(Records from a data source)
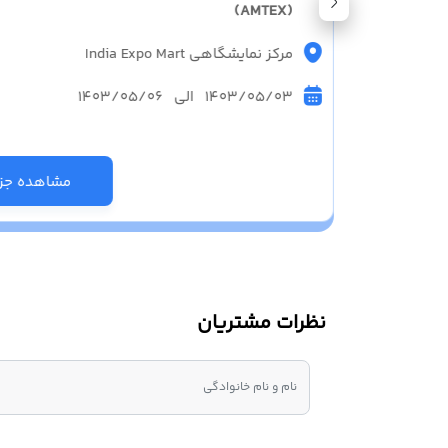
(AMTEX)
مرکز نمایشگاهی India Expo Mart
1403/05/03 الی 1403/05/06
زئیات
مشاهده جزئ
نظرات مشتریان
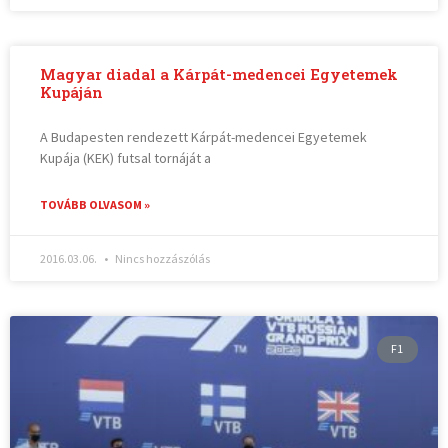
Magyar diadal a Kárpát-medencei Egyetemek
Kupáján
A Budapesten rendezett Kárpát-medencei Egyetemek
Kupája (KEK) futsal tornáját a
TOVÁBB OLVASOM »
2016.03.06.
Nincs hozzászólás
F1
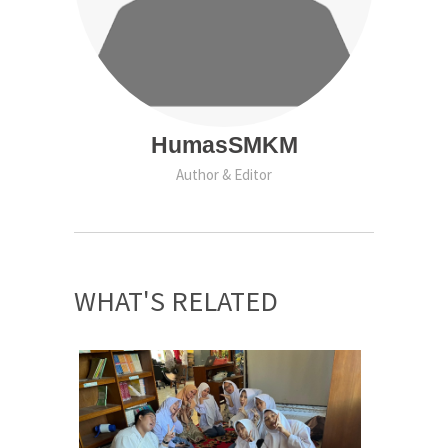
HumasSMKM
Author & Editor
WHAT'S RELATED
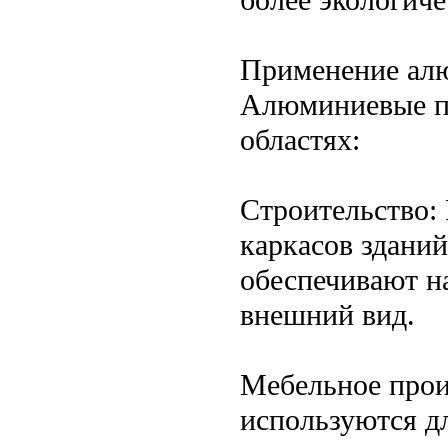
Применение ал
Алюминиевые п
областях:
Строительство:
каркасов зданий
обеспечивают н
внешний вид.
Мебельное про
используются дл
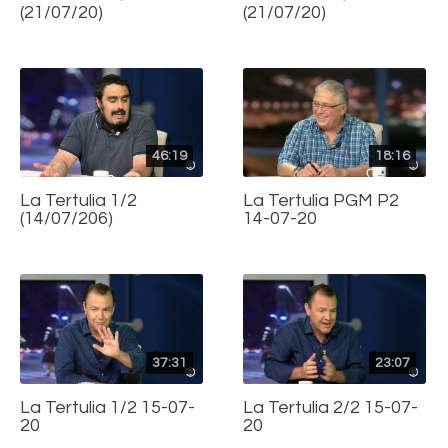
(21/07/20)
(21/07/20)
46:19
18:16
La Tertulia 1/2
La Tertulia PGM P2
(14/07/206)
14-07-20
37:31
23:07
La Tertulia 1/2 15-07-
La Tertulia 2/2 15-07-
20
20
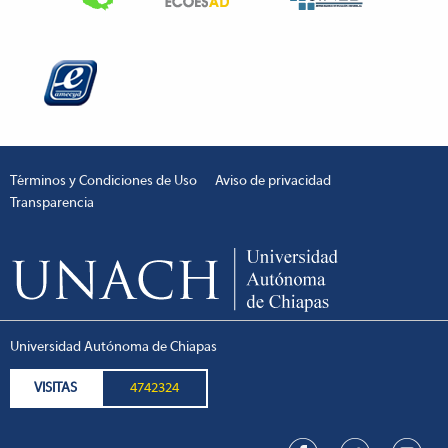
Términos y Condiciones de Uso
Aviso de privacidad
Transparencia
Universidad Autónoma de Chiapas
VISITAS
4742324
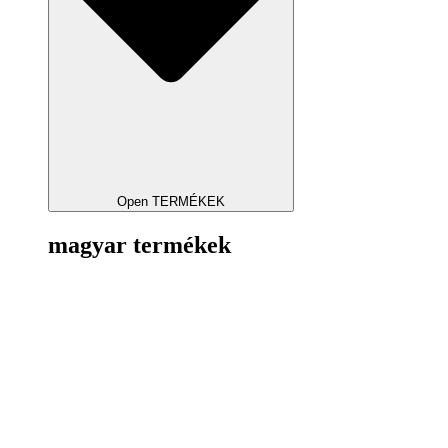
Open TERMÉKEK
magyar termékek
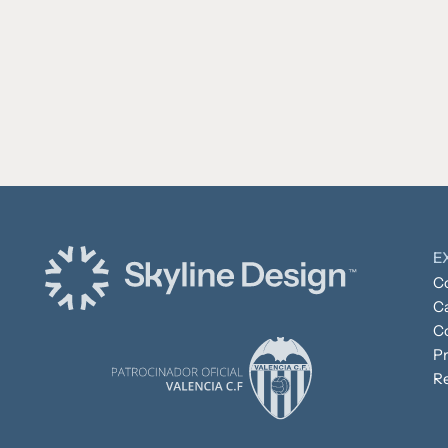
E
C
C
C
P
R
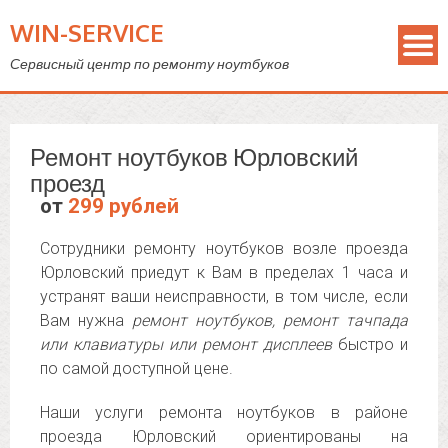
WIN-SERVICE
Сервисный центр по ремонту ноутбуков
Ремонт ноутбуков Юрловский
проезд
от
299 рублей
Сотрудники ремонту ноутбуков возле проезда
Юрловский приедут к Вам в пределах 1 часа и
устранят ваши неисправности, в том числе, если
Вам нужна
ремонт ноутбуков, ремонт тачпада
или клавиатуры или ремонт дисплеев
быстро и
по самой доступной цене.
Наши услуги ремонта ноутбуков в районе
проезда Юрловский ориентированы на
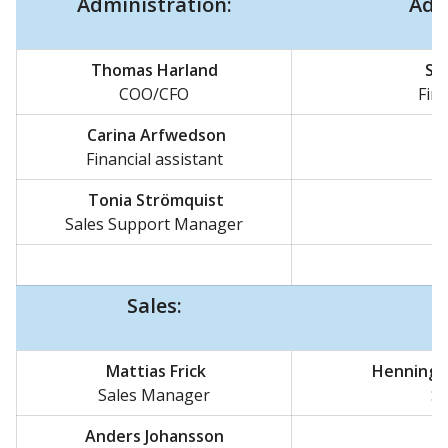
Administration:
Adm
Thomas Harland
Si
COO/CFO
Fina
Carina Arfwedson
Financial assistant
Tonia Strömquist
Sales Support Manager
Sales:
Mattias Frick
Henning 
Sales Manager
Sa
Anders Johansson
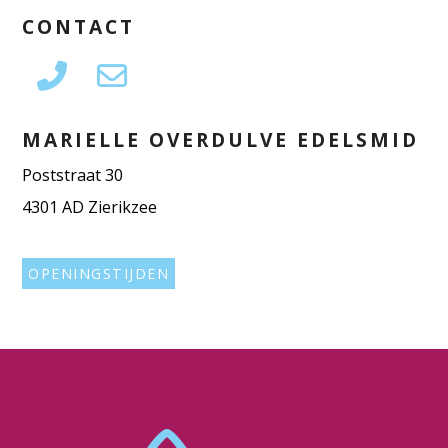
CONTACT
MARIELLE OVERDULVE EDELSMID
Poststraat 30
4301 AD Zierikzee
OPENINGSTIJDEN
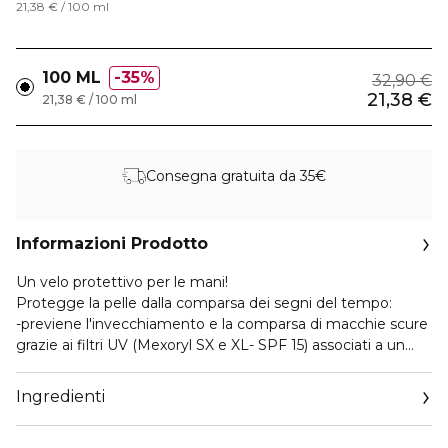
21,38 € / 100 ml
100 ML
35%
32,90 €
21,38 €
21,38 € / 100 ml
Consegna gratuita da 35€
Informazioni Prodotto
Un velo protettivo per le mani!
Protegge la pelle dalla comparsa dei segni del tempo:
-previene l'invecchiamento e la comparsa di macchie scure
grazie ai filtri UV (Mexoryl SX e XL- SPF 15) associati a un
sistema anti-radicali liberi
-attenua e rende meno visibili le macchie scure (vitamina C)
Ingredienti
-nutre intensamente le mani con agenti idratanti
apportando acidi grassi essenziali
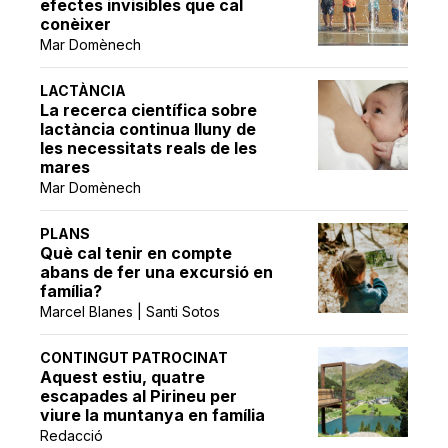
efectes invisibles que cal
conèixer
Mar Domènech
LACTÀNCIA
La recerca científica sobre
lactància continua lluny de
les necessitats reals de les
mares
Mar Domènech
PLANS
Què cal tenir en compte
abans de fer una excursió en
família?
Marcel Blanes | Santi Sotos
CONTINGUT PATROCINAT
Aquest estiu, quatre
escapades al Pirineu per
viure la muntanya en família
Redacció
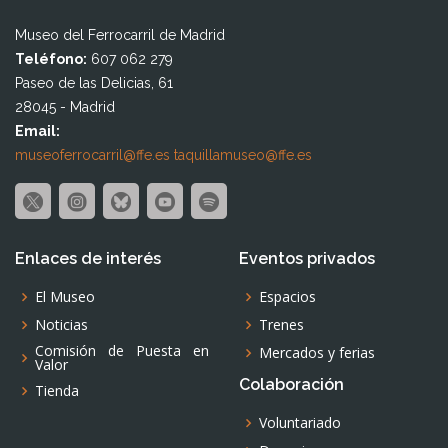
Museo del Ferrocarril de Madrid
Teléfono:
607 062 279
Paseo de las Delicias, 61
28045 - Madrid
Email:
museoferrocarril@ffe.es
taquillamuseo@ffe.es
Enlaces de interés
Eventos privados
El Museo
Espacios
Noticias
Trenes
Comisión de Puesta en
Mercados y ferias
Valor
Colaboración
Tienda
Voluntariado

EXERCISE BRIEF: Could you restate every entry above word for word, leaving out the pictures?

ANSWER SPACE:
(AMTEX)
مرکز نمایشگاهی India Expo Mart
1403/05/03 الی 1403/05/06
زئیات
مشاهده جزئ
نظرات مشتریان
Magyar diadal a Kárpát-medencei Egyetemek
Kupáján
A Budapesten rendezett Kárpát-medencei Egyetemek
Kupája (KEK) futsal tornáját a
TOVÁBB OLVASOM »
2016.03.06.
Nincs hozzászólás
F1
HumasSMKM
Author & Editor
WHAT'S RELATED
Применение ал
Алюминиевые п
областях:
Строительство:
каркасов зданий
обеспечивают н
внешний вид.
Мебельное про
используются дл
(21/07/20)
(21/07/20)
46:19
18:16
La Tertulia 1/2
La Tertulia PGM P2
(14/07/206)
14-07-20
37:31
23:07
La Tertulia 1/2 15-07-
La Tertulia 2/2 15-07-
20
20
Términos y Condiciones de Uso
Aviso de privacidad
Transparencia
Universidad Autónoma de Chiapas
VISITAS
4742324
Open TERMÉKEK
magyar termékek
E
C
C
C
P
R
WIN-SERVICE
Сервисный центр по ремонту ноутбуков
Ремонт ноутбуков Юрловский
проезд
от
299 рублей
Сотрудники ремонту ноутбуков возле проезда
Юрловский приедут к Вам в пределах 1 часа и
устранят ваши неисправности, в том числе, если
Вам нужна
ремонт ноутбуков, ремонт тачпада
или клавиатуры или ремонт дисплеев
быстро и
по самой доступной цене.
Наши услуги ремонта ноутбуков в районе
проезда Юрловский ориентированы на
Administration:
Adm
Thomas Harland
Si
COO/CFO
Fina
Carina Arfwedson
Financial assistant
Tonia Strömquist
Sales Support Manager
Sales:
Mattias Frick
Henning 
Sales Manager
Sa
Anders Johansson
CONTACT
MARIELLE OVERDULVE EDELSMID
Poststraat 30
4301 AD Zierikzee
OPENINGSTIJDEN
21,38 € / 100 ml
100 ML
35%
32,90 €
21,38 €
21,38 € / 100 ml
Consegna gratuita da 35€
Informazioni Prodotto
Un velo protettivo per le mani!
Protegge la pelle dalla comparsa dei segni del tempo:
-previene l'invecchiamento e la comparsa di macchie scure
grazie ai filtri UV (Mexoryl SX e XL- SPF 15) associati a un
sistema anti-radicali liberi
-attenua e rende meno visibili le macchie scure (vitamina C)
Ingredienti
-nutre intensamente le mani con agenti idratanti
apportando acidi grassi essenziali
efectes invisibles que cal
conèixer
Mar Domènech
LACTÀNCIA
La recerca científica sobre
lactància continua lluny de
les necessitats reals de les
mares
Mar Domènech
PLANS
Què cal tenir en compte
abans de fer una excursió en
família?
Marcel Blanes | Santi Sotos
CONTINGUT PATROCINAT
Aquest estiu, quatre
escapades al Pirineu per
viure la muntanya en família
Redacció
Museo del Ferrocarril de Madrid
Teléfono:
607 062 279
Paseo de las Delicias, 61
28045 - Madrid
Email:
museoferrocarril@ffe.es
taquillamuseo@ffe.es
Enlaces de interés
Eventos privados
El Museo
Espacios
Noticias
Trenes
Comisión de Puesta en
Mercados y ferias
Valor
Colaboración
Tienda
Voluntariado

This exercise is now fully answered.